___ Supplied entries

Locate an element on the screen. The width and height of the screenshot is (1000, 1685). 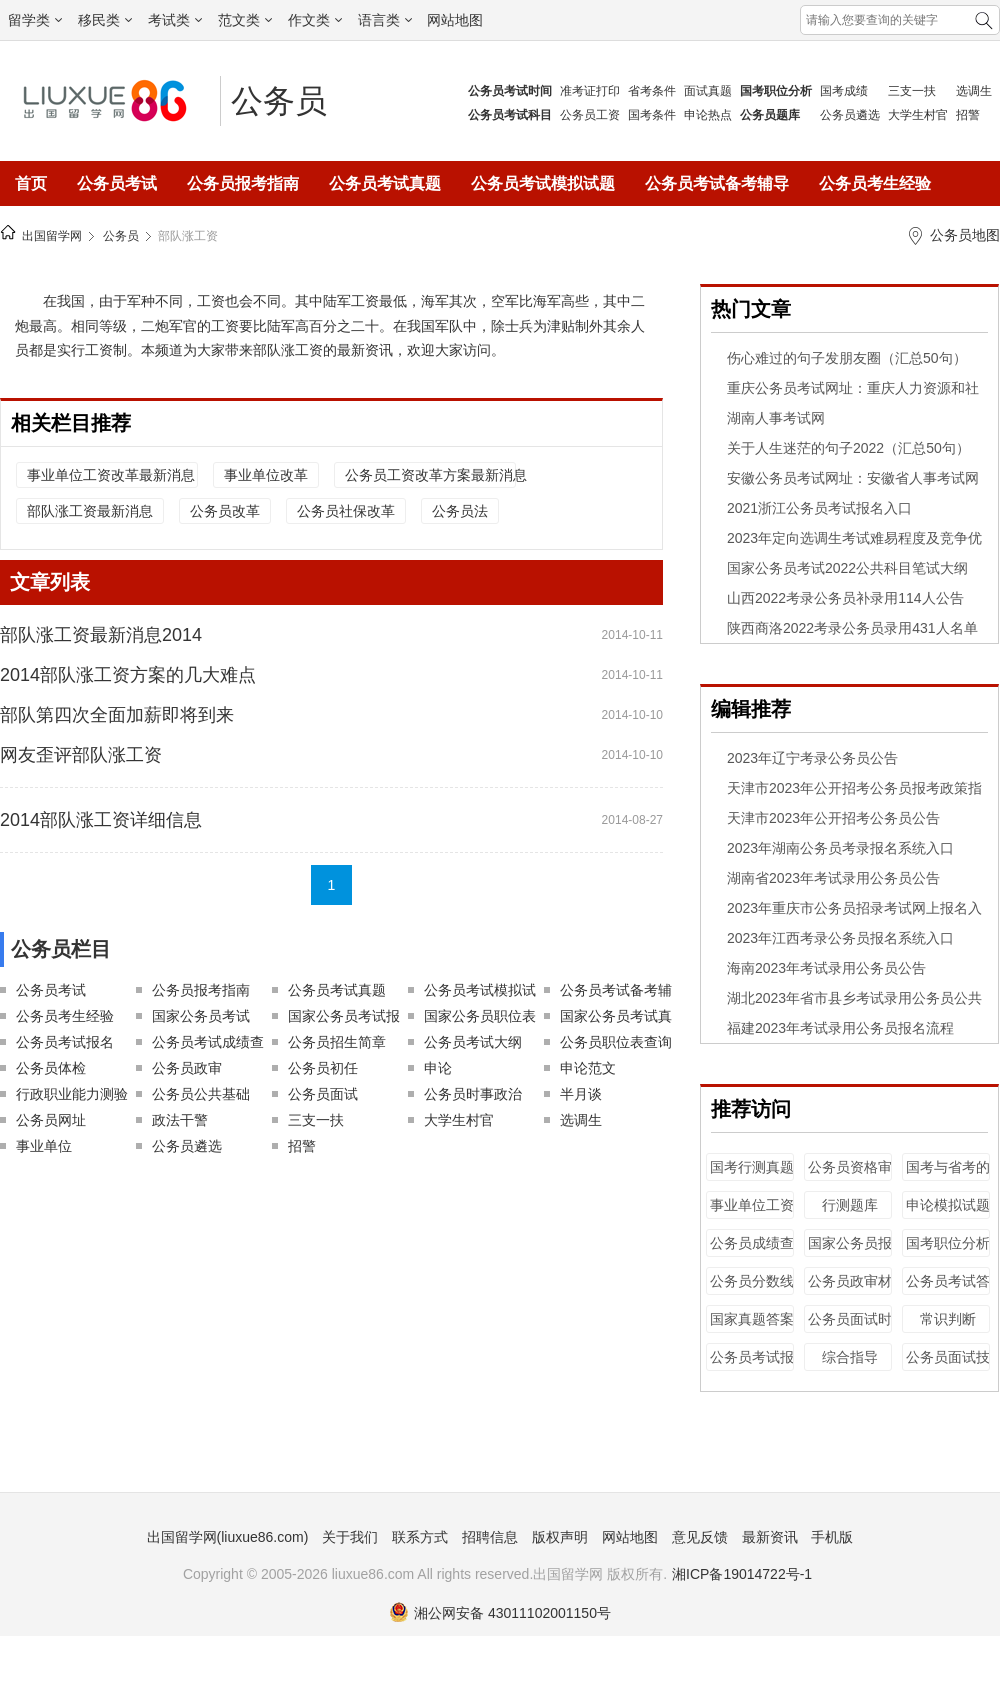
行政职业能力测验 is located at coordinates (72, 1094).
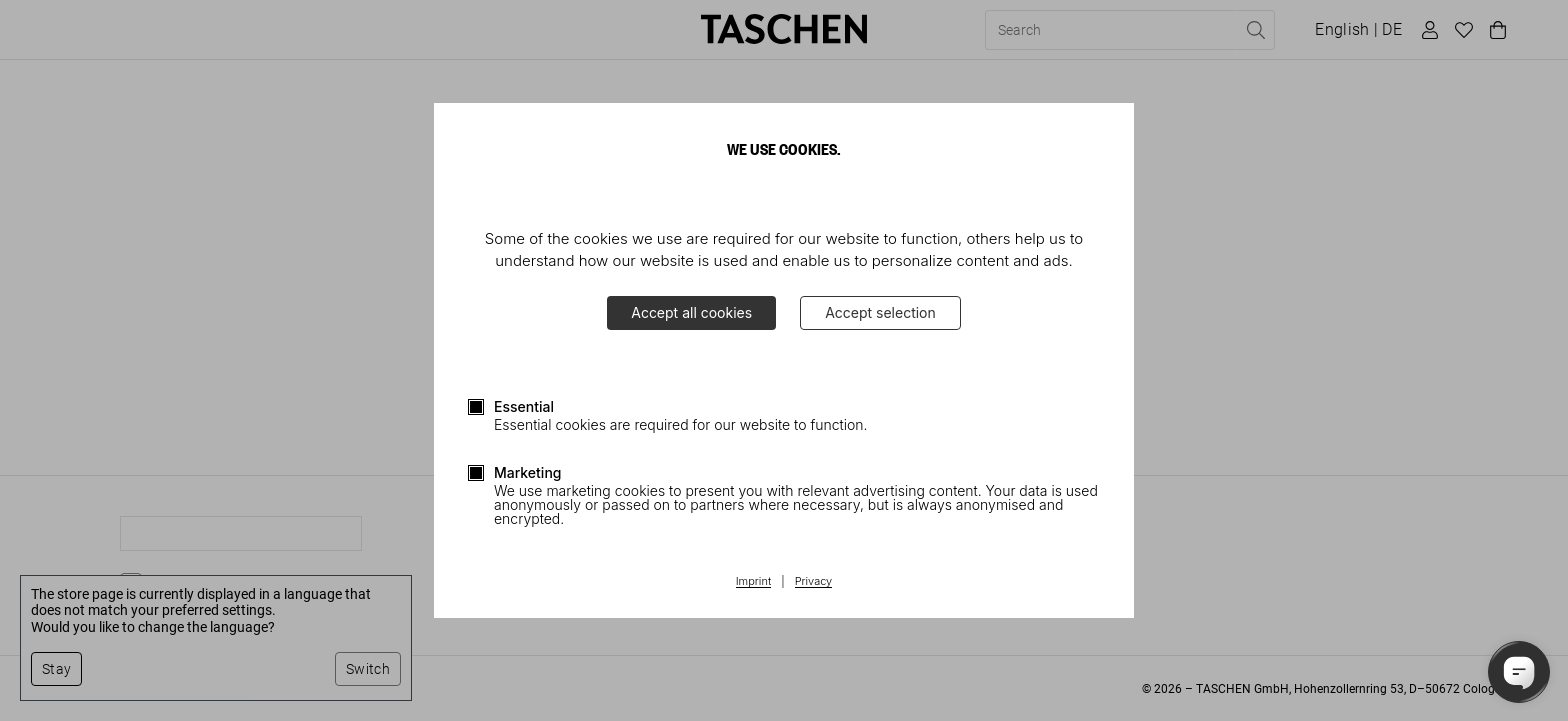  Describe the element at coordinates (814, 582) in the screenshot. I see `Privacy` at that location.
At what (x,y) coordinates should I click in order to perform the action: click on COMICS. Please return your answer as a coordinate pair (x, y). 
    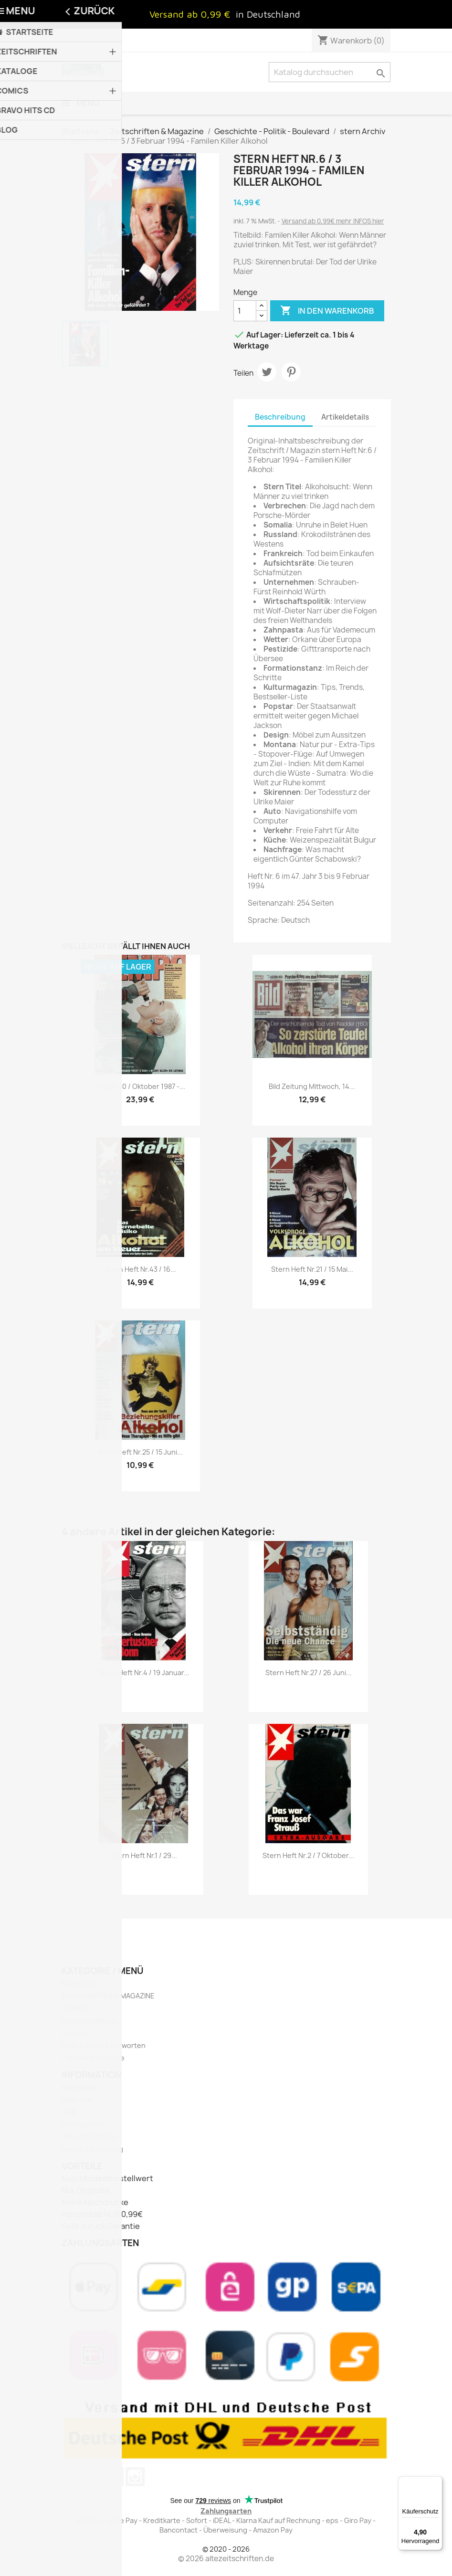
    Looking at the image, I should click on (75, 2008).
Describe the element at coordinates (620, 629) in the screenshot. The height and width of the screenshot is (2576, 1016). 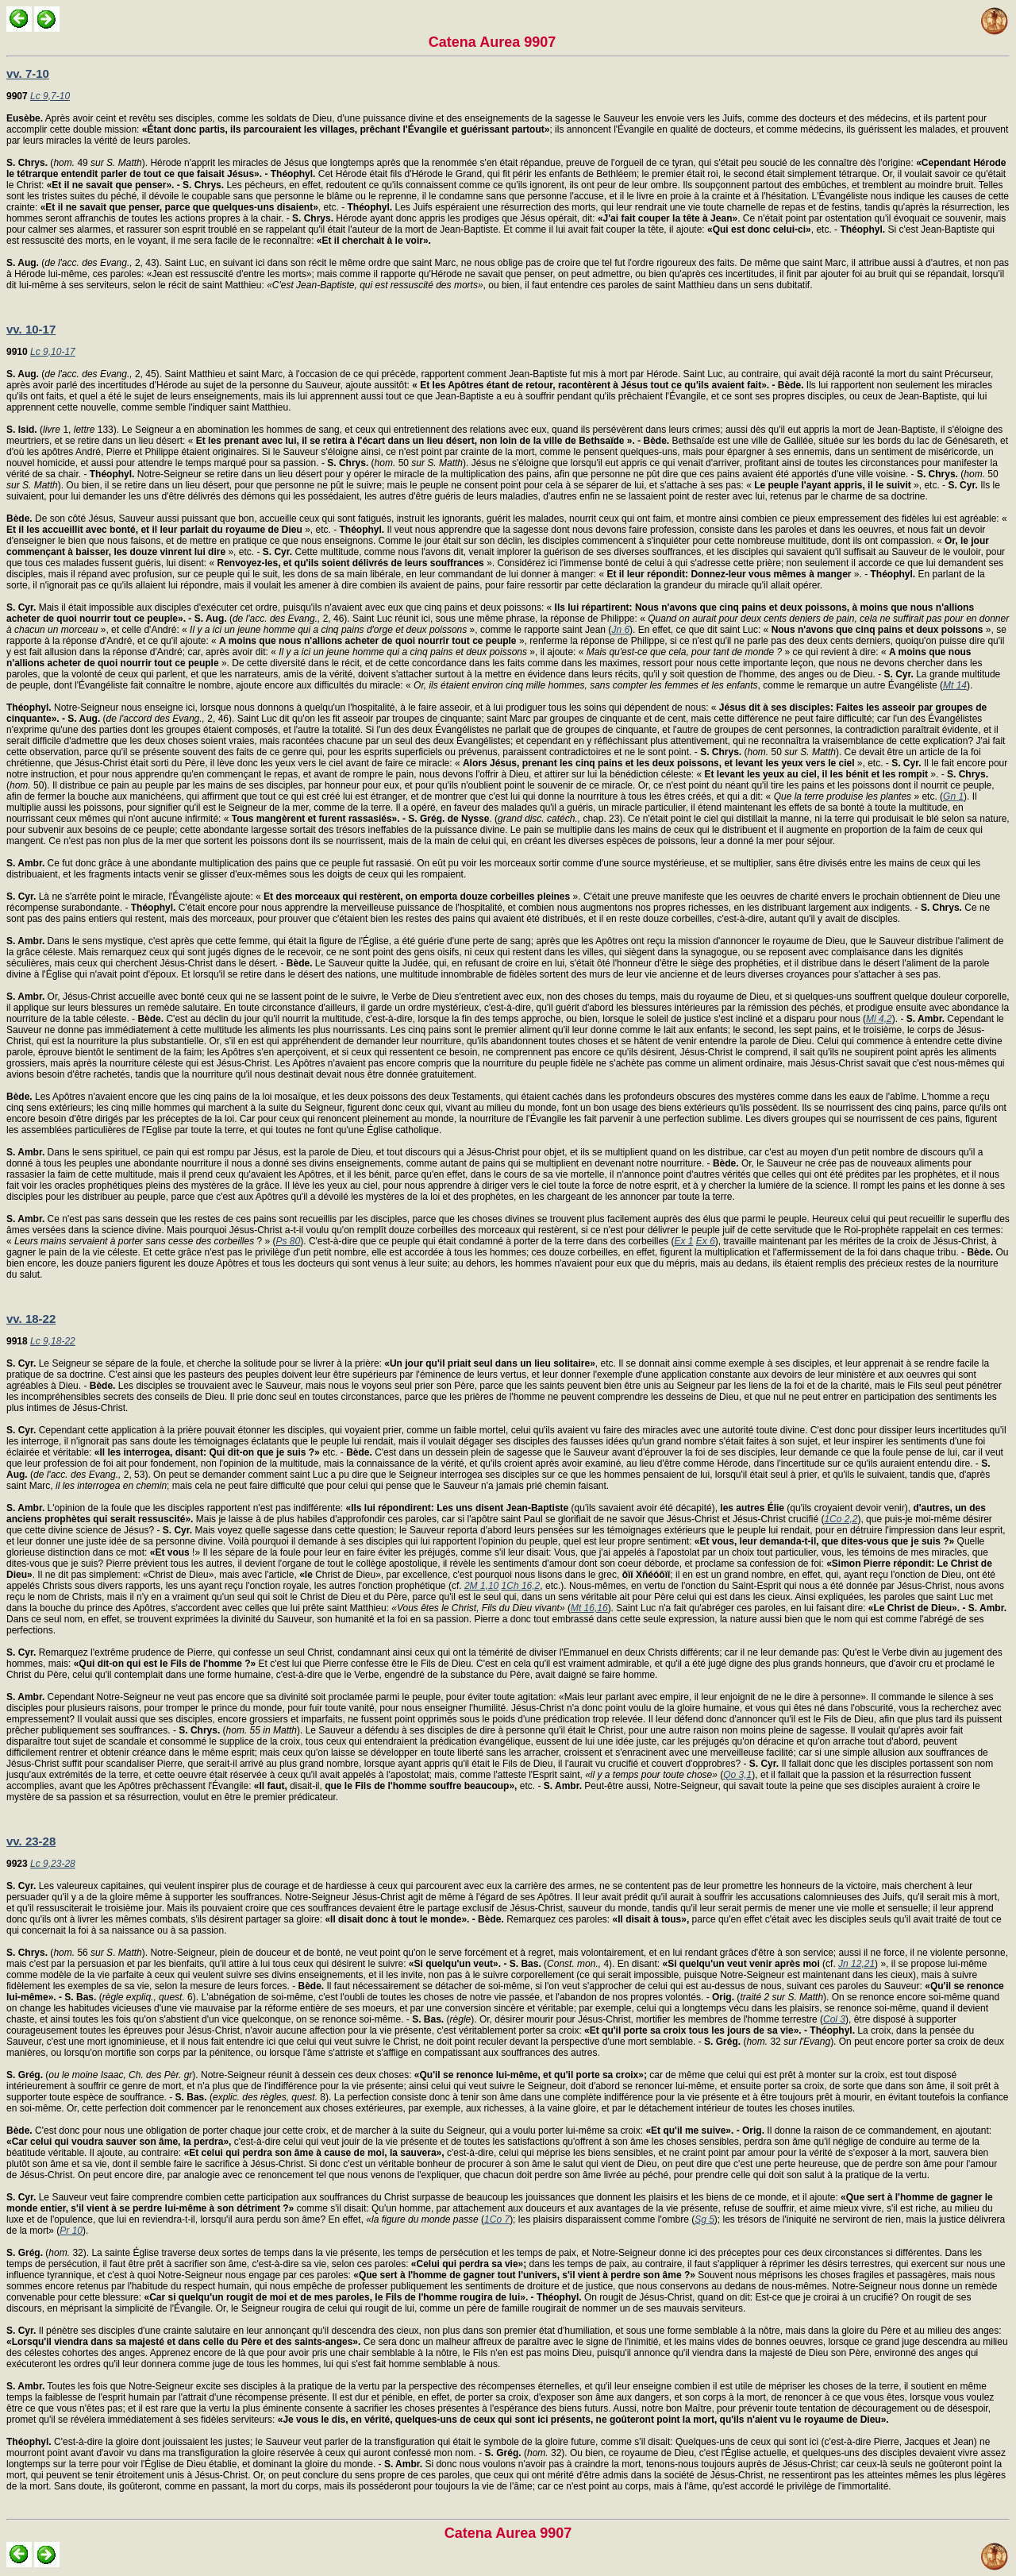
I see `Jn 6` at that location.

______

◆ What to produce ◆
Exact duplicates of all the entries are required, and no image may appear in them.

◆ Your response ◆
Locate an element on the screen. The width and height of the screenshot is (1000, 1685). 
行政职业能力测验 is located at coordinates (72, 1094).
  Describe the element at coordinates (814, 582) in the screenshot. I see `Privacy` at that location.
At what (x,y) coordinates should I click in order to perform the action: click on COMICS. Please return your answer as a coordinate pair (x, y). 
    Looking at the image, I should click on (75, 2008).
Describe the element at coordinates (620, 629) in the screenshot. The height and width of the screenshot is (2576, 1016). 
I see `Jn 6` at that location.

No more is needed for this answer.